How much did you pay for it?
Uno: I got it as a birthday gift from my dad who paid R20 000 for it. He bought it from a priest in Cape Town, who used it to church and back (as the story goes). We then spent R5 000 on the interior, and probably another five grand maintaining it for the last few years between services.
His theory was that it’s cheaper to pay for petrol on an awesome old car than payments on crappy new one. It hasn’t exactly panned out that cheap, but I’m still happy with the decision. A brand new R100 000 Nissan Micra wouldn’t have given me nearly as much happiness as the Valiant.
Who services the car?
Uno: When I was in Cape Town, Rael from Mendel motors, but I now service it at Crusty’s Workshop in Fietas. Crusty’s is also a biker clubhouse, with a mechanic workshop in the front. I still want to end up having a beer back there. I don’t really put strain on the car though; I normally get around on my bike to save time and I escape traffic.
What’s the drive like? Is it a bit sluggish?
Uno: Not really. For a car this big, she’s not that slow at all, but what I love about it is that you don’t go anywhere fast. You just lean back in the big leather bench seat and take it easy to your destination. Once the car’s warmed up it’s a really nice, smooth ride.
It’s also great because you nearly never drive alone. There’s always someone keen to catch a lift with you. Even though it takes a bit longer, you have company.

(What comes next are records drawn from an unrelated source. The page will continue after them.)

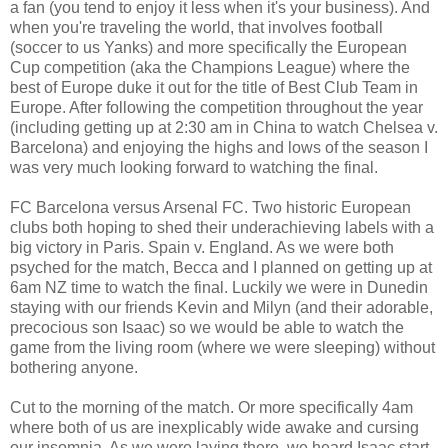
a fan (you tend to enjoy it less when it's your business). And
when you're traveling the world, that involves football
(soccer to us Yanks) and more specifically the European
Cup competition (aka the Champions League) where the
best of Europe duke it out for the title of Best Club Team in
Europe. After following the competition throughout the year
(including getting up at 2:30 am in China to watch Chelsea v.
Barcelona) and enjoying the highs and lows of the season I
was very much looking forward to watching the final.
FC Barcelona versus Arsenal FC. Two historic European
clubs both hoping to shed their underachieving labels with a
big victory in Paris. Spain v. England. As we were both
psyched for the match, Becca and I planned on getting up at
6am NZ time to watch the final. Luckily we were in Dunedin
staying with our friends Kevin and Milyn (and their adorable,
precocious son Isaac) so we would be able to watch the
game from the living room (where we were sleeping) without
bothering anyone.
Cut to the morning of the match. Or more specifically 4am
where both of us are inexplicably wide awake and cursing
our insomnia. As we were laying there, we heard Isaac start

The brakes aren’t so great…
Uno: Yeah, and they used to lock up every now and then. I was living in Cape Town, and my neighbour at the time had an old Corvette. So one day I was coming down High Level Road and he was in front of me. He pulled up at the stop street and as I hit the brakes the car just skidded, all the way down the hill—I must have missed that Corvette by half a metre.
“Older cars and bikes are mechanical, and you can fix them yourself. All these new cars are basically appliances.”
What’s the longest trip you’ve done?
Uno: I used to commute between Cape Town and Stellenbosch while finishing up my studies. I don’t want to take it on any longer journeys than that as it does have a bit of a wobble between 80 and a 100, and after a few hundred kays something might rattle or burn off.
I prefer to do long trips on my motorbike, so when I moved to Joburg I had it shipped up by train. It was a pretty good sight to see it getting off the carriage and start it up again.
Why do you think there’s this renewed interest in old cars lately?
Uno: Older cars and bikes are mechanical, and you can fix them yourself. All these new cars are basically appliances. Old cars have soul, nuances and annoying bits, but you end up loving them because of it.
For a period the car used to cut out when I turned left over a small incline. When I had that fixed, I sort of missed it.
Are you looking at restoring it one day? Will you ever get rid of it?
Uno: I’d like to restore it, and I’ll definitely hold onto it. I had the two cars up until March. The other was a Jeep XJ and I had to make a decision to sell one of them. I picked to sell the Jeep as the Valiant is a car you can’t really buy again, not in this condition anyway. And the value increases every year and so does your happiness when you drive it.
I’ll fix the slip in the gearbox, and I wouldn’t mind getting the wheels sorted out—the hubcaps come off when I go around corners. And a sound system. I need a proper sound system.